▶ [ASSIGNED TASK]: Lines holding the word "القطاع" are the ones to copy from the data below.

━━━━━ MATERIAL SUPPLIED

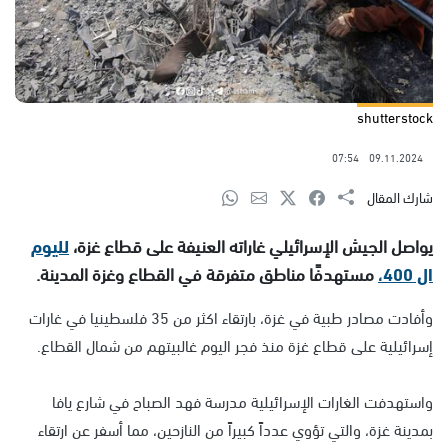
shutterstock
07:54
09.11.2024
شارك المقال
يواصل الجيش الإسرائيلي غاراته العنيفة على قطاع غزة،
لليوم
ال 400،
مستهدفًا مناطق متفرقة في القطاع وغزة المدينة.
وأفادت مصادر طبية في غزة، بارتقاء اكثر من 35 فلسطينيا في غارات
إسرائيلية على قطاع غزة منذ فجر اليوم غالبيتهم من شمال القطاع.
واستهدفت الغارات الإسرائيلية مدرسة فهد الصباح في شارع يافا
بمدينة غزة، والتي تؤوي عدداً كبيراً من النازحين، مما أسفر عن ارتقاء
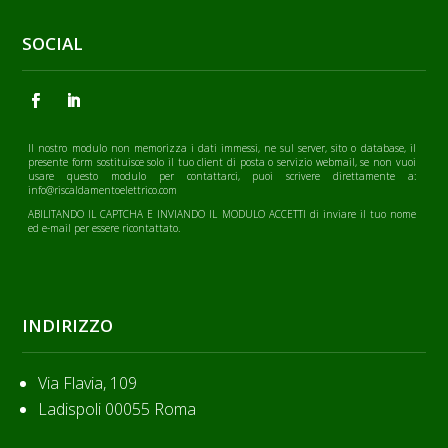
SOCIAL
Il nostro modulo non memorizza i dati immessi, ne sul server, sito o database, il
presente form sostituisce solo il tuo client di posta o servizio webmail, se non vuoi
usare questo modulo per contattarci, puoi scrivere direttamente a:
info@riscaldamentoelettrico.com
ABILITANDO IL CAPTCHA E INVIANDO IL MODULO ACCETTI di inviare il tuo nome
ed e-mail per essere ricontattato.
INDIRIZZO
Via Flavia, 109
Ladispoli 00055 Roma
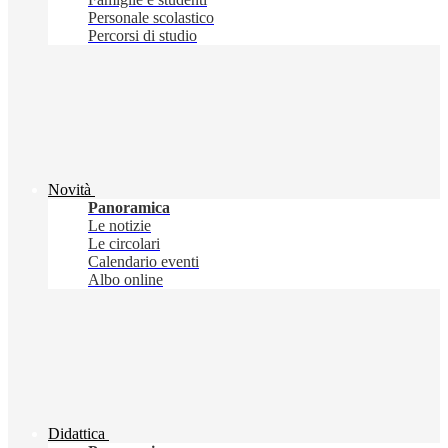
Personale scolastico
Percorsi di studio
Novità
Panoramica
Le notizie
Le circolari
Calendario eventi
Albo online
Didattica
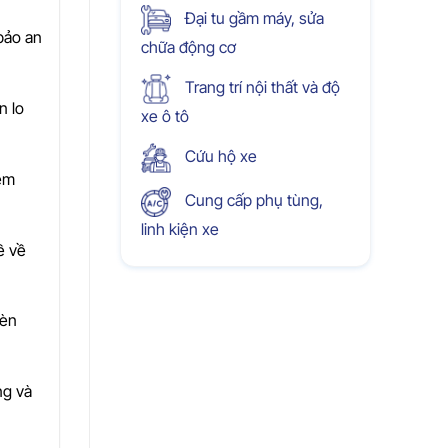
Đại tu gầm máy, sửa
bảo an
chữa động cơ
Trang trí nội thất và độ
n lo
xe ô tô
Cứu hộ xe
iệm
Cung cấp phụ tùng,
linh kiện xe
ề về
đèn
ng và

━━━━━━━━━━

▶ [ANSWER SECTION]:
مستهدفًا مناطق متفرقة في القطاع وغزة المدينة.
إسرائيلية على قطاع غزة منذ فجر اليوم غالبيتهم من شمال القطاع.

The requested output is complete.